◆ TASK ITEM
All of the records below must be reproduced exactly, minus any pictures.

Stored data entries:
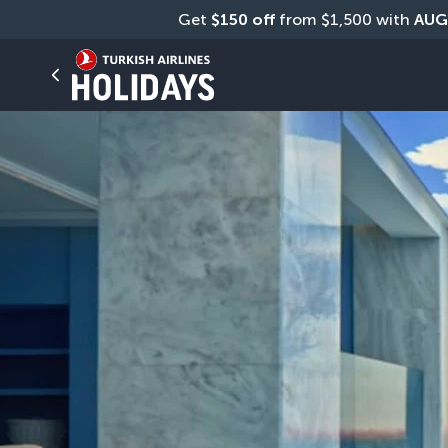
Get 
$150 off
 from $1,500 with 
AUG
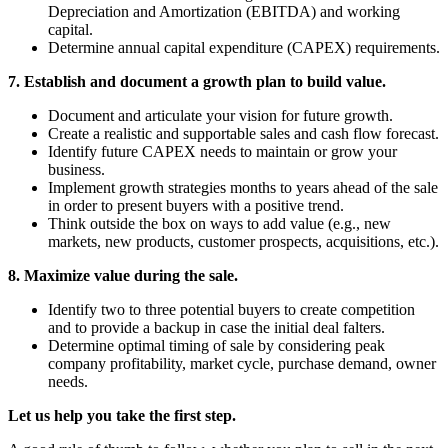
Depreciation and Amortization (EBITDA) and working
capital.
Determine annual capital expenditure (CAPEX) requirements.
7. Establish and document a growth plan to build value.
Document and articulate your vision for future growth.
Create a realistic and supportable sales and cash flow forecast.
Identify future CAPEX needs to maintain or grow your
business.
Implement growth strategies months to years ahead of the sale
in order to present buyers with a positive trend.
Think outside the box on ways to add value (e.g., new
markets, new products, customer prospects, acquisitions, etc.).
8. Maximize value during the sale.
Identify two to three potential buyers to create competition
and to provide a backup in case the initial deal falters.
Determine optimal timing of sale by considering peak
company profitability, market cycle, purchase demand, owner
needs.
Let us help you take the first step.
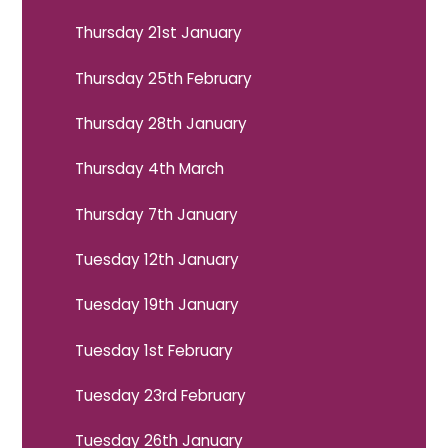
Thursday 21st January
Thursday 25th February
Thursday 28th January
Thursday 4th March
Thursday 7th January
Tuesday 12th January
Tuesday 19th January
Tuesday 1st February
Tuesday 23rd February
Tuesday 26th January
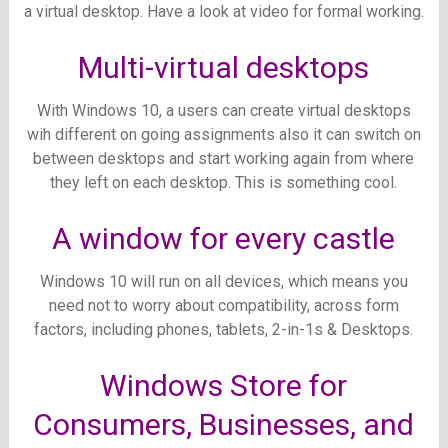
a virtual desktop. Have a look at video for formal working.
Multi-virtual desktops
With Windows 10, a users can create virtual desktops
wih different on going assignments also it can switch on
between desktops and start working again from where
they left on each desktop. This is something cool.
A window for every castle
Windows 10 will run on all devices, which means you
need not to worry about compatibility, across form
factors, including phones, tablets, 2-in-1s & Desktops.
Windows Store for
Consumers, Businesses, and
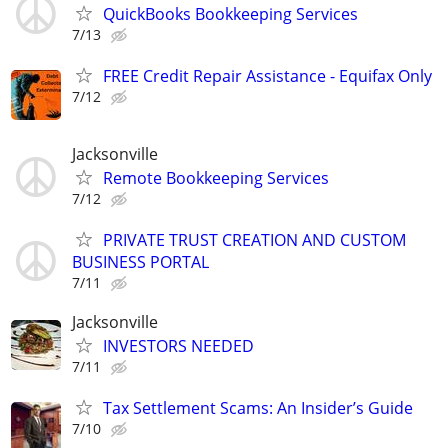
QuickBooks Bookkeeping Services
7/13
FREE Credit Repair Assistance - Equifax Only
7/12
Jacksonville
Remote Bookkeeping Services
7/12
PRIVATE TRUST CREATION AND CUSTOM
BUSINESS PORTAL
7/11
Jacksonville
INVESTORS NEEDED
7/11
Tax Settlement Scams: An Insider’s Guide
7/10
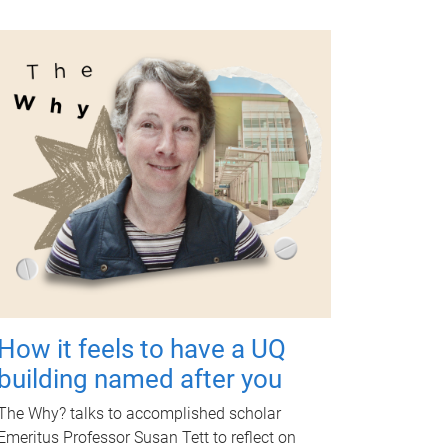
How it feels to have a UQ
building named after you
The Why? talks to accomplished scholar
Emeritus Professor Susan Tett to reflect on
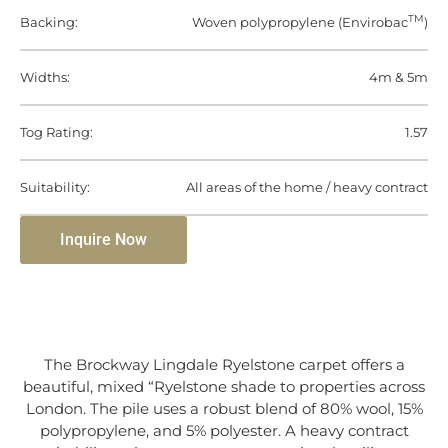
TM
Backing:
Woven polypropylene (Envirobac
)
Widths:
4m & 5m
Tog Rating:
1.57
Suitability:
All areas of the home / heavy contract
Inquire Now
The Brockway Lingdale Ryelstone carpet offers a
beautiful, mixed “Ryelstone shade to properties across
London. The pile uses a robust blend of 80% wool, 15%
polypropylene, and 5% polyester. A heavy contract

◆ TASK RESPONSE
Get 
$150 off
 from $1,500 with 
AUG
Depreciation and Amortization (EBITDA) and working
capital.
Determine annual capital expenditure (CAPEX) requirements.
7. Establish and document a growth plan to build value.
Document and articulate your vision for future growth.
Create a realistic and supportable sales and cash flow forecast.
Identify future CAPEX needs to maintain or grow your
business.
Implement growth strategies months to years ahead of the sale
in order to present buyers with a positive trend.
Think outside the box on ways to add value (e.g., new
markets, new products, customer prospects, acquisitions, etc.).
8. Maximize value during the sale.
Identify two to three potential buyers to create competition
and to provide a backup in case the initial deal falters.
Determine optimal timing of sale by considering peak
company profitability, market cycle, purchase demand, owner
needs.
Let us help you take the first step.
Thursday 21st January
Thursday 25th February
Thursday 28th January
Thursday 4th March
Thursday 7th January
Tuesday 12th January
Tuesday 19th January
Tuesday 1st February
Tuesday 23rd February
Tuesday 26th January
a virtual desktop. Have a look at video for formal working.
Multi-virtual desktops
With Windows 10, a users can create virtual desktops
wih different on going assignments also it can switch on
between desktops and start working again from where
they left on each desktop. This is something cool.
A window for every castle
Windows 10 will run on all devices, which means you
need not to worry about compatibility, across form
factors, including phones, tablets, 2-in-1s & Desktops.
Windows Store for
Consumers, Businesses, and
QuickBooks Bookkeeping Services
7/13
FREE Credit Repair Assistance - Equifax Only
7/12
Jacksonville
Remote Bookkeeping Services
7/12
PRIVATE TRUST CREATION AND CUSTOM
BUSINESS PORTAL
7/11
Jacksonville
INVESTORS NEEDED
7/11
Tax Settlement Scams: An Insider’s Guide
7/10
How it feels to have a UQ
building named after you
The Why? talks to accomplished scholar
Emeritus Professor Susan Tett to reflect on
TM
Backing:
Woven polypropylene (Envirobac
)
Widths:
4m & 5m
Tog Rating:
1.57
Suitability:
All areas of the home / heavy contract
Inquire Now
The Brockway Lingdale Ryelstone carpet offers a
beautiful, mixed “Ryelstone shade to properties across
London. The pile uses a robust blend of 80% wool, 15%
polypropylene, and 5% polyester. A heavy contract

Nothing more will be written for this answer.